- Opening Delimiter -

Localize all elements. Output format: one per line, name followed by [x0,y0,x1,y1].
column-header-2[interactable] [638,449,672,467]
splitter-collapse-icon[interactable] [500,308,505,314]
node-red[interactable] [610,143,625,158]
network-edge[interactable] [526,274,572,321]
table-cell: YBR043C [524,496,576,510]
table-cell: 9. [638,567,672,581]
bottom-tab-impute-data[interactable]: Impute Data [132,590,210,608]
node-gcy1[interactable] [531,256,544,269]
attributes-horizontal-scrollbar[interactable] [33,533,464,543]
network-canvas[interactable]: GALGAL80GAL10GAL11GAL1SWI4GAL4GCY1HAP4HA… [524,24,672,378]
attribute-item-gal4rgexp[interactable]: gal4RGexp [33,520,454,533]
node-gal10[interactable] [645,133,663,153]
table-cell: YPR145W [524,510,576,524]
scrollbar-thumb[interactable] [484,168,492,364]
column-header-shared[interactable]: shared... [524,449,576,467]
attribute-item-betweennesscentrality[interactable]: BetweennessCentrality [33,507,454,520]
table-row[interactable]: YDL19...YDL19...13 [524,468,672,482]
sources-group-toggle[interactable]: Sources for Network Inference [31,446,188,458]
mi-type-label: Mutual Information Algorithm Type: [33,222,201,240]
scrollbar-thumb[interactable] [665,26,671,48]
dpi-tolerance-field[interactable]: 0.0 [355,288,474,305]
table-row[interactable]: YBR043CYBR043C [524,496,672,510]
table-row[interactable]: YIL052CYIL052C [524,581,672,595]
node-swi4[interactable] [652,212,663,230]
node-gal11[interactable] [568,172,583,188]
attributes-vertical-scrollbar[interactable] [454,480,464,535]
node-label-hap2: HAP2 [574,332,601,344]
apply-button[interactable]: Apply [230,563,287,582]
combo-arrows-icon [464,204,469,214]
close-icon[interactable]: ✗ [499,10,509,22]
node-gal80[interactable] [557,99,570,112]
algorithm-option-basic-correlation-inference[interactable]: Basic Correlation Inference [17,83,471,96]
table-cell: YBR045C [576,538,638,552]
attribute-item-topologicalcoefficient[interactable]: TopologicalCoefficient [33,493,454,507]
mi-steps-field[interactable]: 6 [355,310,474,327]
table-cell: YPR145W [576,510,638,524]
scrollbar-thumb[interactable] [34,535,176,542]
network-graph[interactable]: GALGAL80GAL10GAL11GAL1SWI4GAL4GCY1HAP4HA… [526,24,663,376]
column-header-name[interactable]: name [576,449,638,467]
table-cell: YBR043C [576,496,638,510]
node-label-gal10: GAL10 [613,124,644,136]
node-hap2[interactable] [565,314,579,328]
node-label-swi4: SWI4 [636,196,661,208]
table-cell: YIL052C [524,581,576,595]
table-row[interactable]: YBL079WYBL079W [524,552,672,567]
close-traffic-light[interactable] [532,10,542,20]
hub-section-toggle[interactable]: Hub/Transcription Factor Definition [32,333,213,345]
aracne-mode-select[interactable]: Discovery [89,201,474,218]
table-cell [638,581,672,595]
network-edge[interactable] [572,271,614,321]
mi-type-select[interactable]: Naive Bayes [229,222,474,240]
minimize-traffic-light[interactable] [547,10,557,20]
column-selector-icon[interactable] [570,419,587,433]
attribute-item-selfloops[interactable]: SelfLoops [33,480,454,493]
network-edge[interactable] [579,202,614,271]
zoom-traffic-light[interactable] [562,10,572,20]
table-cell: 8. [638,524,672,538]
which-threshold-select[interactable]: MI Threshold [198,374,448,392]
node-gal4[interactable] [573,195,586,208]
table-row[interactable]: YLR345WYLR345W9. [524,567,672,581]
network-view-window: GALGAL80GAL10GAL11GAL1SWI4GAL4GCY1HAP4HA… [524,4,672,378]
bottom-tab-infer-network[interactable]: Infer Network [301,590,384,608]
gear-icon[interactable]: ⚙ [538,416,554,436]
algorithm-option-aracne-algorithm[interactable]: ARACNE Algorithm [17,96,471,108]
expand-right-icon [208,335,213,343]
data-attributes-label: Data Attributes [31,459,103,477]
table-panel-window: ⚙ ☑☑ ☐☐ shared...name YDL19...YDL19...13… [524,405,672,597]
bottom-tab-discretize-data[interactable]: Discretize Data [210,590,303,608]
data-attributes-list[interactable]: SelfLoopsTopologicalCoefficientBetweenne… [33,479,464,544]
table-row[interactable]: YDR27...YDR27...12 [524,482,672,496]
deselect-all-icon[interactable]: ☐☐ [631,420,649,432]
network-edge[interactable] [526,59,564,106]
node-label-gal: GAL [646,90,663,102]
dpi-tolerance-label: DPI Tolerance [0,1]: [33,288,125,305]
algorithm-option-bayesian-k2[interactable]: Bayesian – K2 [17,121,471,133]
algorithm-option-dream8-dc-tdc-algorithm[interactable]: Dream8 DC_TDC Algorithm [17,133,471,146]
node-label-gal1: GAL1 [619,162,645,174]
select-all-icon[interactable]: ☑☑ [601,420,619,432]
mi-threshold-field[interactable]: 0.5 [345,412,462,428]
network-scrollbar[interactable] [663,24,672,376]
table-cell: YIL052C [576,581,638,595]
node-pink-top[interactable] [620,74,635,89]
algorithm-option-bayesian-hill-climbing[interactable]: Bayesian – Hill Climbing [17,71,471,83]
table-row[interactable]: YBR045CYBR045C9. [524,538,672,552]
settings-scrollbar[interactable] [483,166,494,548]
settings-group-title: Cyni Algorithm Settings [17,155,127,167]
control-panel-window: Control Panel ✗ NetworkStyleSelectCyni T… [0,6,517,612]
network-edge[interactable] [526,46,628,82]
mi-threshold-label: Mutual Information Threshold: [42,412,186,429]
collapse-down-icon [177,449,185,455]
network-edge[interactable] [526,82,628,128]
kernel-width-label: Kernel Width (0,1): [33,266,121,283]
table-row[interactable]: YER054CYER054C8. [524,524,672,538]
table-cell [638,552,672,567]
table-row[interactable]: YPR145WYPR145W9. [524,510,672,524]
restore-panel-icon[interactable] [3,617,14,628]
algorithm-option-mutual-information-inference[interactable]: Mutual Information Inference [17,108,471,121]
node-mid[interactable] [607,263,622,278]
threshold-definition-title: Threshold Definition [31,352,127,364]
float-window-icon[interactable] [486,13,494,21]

- Closing Delimiter -

Activity =>
State the number of lines in the records that include "name", and write nothing else.

Response below =>
3